Query execution with hugging face pipeline is happening on CPU, even if model is loaded on GPU


I am building a chatbot using LLM like fastchat-t5-3b-v1.0 and want to reduce my inference time.

I am loading the model on GPU using device_map parameter, and monitoring the GPU and CPU usage during entire execution. Also specifying the device=0 ( which is the 1st rank GPU) for hugging face pipeline as well.
Though my model is loaded in GPU, I can see at the time of inference i.e. when I query the model, with hugging face pipeline, It also makes use of CPU for execution.

Below is the code that I am using to do inference on Fastchat LLM.

from llama_index import SimpleDirectoryReader, GPTVectorStoreIndex, PromptHelper, LLMPredictor
from langchain.embeddings.huggingface import HuggingFaceEmbeddings
from llama_index import LangchainEmbedding, ServiceContext
from transformers import T5Tokenizer, T5ForConditionalGeneration
from accelerate import init_empty_weights, infer_auto_device_map

model_name = 'lmsys/fastchat-t5-3b-v1.0'

config = T5Config.from_pretrained(model_name )
with init_empty_weights():
    model_layer = T5ForConditionalGeneration(config=config)

device_map = infer_auto_device_map(model_layer, max_memory={0: "12GiB",1: "12GiB", "cpu": "0GiB"}, no_split_module_classes=["T5Block"])

# the value for is : device_map = {'': 0}. i.e loading model in 1st GPU

model = T5ForConditionalGeneration.from_pretrained(model_name, torch_dtype=torch.float16, device_map=device_map, offload_folder="offload", offload_state_dict=True)

tokenizer = T5Tokenizer.from_pretrained(model_name)

from transformers import pipeline

pipe = pipeline(
    "text2text-generation", model=model, tokenizer=tokenizer, device= 0,
    max_length=1536, temperature=0, top_p = 1, num_beams=1, early_stopping=False

from langchain.llms import HuggingFacePipeline
llm = HuggingFacePipeline(pipeline=pipe)

embed_model = LangchainEmbedding(HuggingFaceEmbeddings())

# set maximum input size
max_input_size = 2048
# set number of output tokens
num_outputs = 512
# set maximum chunk overlap
max_chunk_overlap = 20
# set chunk size limit
chunk_size_limit = 300
prompt_helper = PromptHelper(max_input_size, num_outputs, max_chunk_overlap)

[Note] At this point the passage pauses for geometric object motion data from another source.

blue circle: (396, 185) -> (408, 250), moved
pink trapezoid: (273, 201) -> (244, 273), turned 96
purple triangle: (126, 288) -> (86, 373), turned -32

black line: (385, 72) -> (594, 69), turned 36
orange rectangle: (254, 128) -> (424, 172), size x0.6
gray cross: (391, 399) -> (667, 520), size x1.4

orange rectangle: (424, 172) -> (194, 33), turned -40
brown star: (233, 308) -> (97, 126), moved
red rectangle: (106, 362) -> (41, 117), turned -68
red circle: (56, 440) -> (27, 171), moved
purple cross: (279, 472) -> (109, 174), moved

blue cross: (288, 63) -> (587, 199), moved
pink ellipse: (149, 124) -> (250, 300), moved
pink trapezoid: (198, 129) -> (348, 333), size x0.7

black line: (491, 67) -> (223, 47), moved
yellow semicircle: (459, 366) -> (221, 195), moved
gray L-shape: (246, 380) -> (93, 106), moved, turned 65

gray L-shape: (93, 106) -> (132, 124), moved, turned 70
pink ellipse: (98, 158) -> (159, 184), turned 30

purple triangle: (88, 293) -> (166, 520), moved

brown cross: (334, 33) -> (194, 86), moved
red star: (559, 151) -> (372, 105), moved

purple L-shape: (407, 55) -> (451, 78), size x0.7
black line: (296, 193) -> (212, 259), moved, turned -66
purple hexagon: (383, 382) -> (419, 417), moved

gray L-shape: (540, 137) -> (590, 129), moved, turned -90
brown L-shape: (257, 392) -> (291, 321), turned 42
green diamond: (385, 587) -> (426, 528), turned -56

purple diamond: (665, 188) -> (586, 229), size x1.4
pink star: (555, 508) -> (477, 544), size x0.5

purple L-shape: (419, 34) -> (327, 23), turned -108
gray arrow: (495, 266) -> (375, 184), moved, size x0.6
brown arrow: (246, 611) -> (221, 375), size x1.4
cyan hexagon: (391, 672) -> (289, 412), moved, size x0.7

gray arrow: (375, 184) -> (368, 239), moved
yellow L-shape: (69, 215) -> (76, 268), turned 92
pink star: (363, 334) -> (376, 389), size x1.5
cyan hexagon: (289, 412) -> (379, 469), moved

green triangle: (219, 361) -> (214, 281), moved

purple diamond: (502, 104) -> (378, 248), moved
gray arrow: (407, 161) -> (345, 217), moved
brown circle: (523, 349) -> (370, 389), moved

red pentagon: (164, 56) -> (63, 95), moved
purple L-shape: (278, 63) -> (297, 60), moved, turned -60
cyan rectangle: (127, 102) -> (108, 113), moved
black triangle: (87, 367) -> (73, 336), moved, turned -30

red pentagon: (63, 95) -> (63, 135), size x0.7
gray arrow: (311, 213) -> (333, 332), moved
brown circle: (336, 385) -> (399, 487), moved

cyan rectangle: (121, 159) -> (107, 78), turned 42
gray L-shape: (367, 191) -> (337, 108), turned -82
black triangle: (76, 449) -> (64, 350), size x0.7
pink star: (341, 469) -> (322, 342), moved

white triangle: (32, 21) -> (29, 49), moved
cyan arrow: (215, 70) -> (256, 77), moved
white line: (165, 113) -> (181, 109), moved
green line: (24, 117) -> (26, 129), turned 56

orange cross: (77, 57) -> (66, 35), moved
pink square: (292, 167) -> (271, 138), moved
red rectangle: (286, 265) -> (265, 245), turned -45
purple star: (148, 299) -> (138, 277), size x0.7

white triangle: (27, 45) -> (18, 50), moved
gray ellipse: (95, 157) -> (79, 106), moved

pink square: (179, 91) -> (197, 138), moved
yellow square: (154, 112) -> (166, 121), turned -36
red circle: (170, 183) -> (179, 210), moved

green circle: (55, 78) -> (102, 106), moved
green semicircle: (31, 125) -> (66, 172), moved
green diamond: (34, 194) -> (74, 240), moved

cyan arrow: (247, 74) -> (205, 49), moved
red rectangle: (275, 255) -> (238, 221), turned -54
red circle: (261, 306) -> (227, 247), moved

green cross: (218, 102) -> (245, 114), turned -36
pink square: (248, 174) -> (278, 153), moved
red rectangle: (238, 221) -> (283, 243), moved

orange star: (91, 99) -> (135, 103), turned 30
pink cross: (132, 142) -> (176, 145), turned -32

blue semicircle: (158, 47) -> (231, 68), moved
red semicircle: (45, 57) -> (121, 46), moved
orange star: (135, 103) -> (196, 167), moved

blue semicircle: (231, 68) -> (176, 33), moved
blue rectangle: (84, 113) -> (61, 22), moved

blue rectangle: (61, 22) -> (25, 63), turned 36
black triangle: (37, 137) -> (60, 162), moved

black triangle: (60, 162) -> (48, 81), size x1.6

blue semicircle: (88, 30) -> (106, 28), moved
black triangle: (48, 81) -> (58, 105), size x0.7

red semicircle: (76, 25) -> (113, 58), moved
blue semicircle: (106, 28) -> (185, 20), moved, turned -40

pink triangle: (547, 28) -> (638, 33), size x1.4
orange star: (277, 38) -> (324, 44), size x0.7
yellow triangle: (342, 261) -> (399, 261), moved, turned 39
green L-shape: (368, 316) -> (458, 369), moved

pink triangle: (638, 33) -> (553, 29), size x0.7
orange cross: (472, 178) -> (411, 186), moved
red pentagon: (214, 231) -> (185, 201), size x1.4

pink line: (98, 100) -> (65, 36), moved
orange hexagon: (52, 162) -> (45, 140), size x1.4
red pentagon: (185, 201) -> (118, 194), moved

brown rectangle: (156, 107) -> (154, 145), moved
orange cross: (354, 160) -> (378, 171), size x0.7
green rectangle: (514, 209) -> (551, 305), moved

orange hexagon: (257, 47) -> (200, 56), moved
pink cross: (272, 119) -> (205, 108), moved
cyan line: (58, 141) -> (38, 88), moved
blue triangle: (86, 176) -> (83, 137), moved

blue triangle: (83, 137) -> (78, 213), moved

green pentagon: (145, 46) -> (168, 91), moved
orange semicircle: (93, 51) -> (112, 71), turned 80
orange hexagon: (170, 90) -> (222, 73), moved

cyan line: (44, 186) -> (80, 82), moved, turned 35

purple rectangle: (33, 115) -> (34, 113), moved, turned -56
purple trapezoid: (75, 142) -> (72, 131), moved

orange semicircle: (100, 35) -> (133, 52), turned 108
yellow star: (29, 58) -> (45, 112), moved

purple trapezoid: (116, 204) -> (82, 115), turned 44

service_context = ServiceContext.from_defaults(embed_model=embed_model, llm_predictor=LLMPredictor(llm), prompt_helper=prompt_helper, chunk_size_limit=chunk_size_limit)

# build index
documents = SimpleDirectoryReader('data').load_data()

new_index = GPTVectorStoreIndex.from_documents(documents, service_context=service_context)

# query with embed_model specified
query_engine = new_index.as_query_engine(

response = query_engine.query("sample query question?")

Please have a look, and let me know if this the expected behavior.
how can I make use of GPU for query execution also ?, to reduce my inference response time.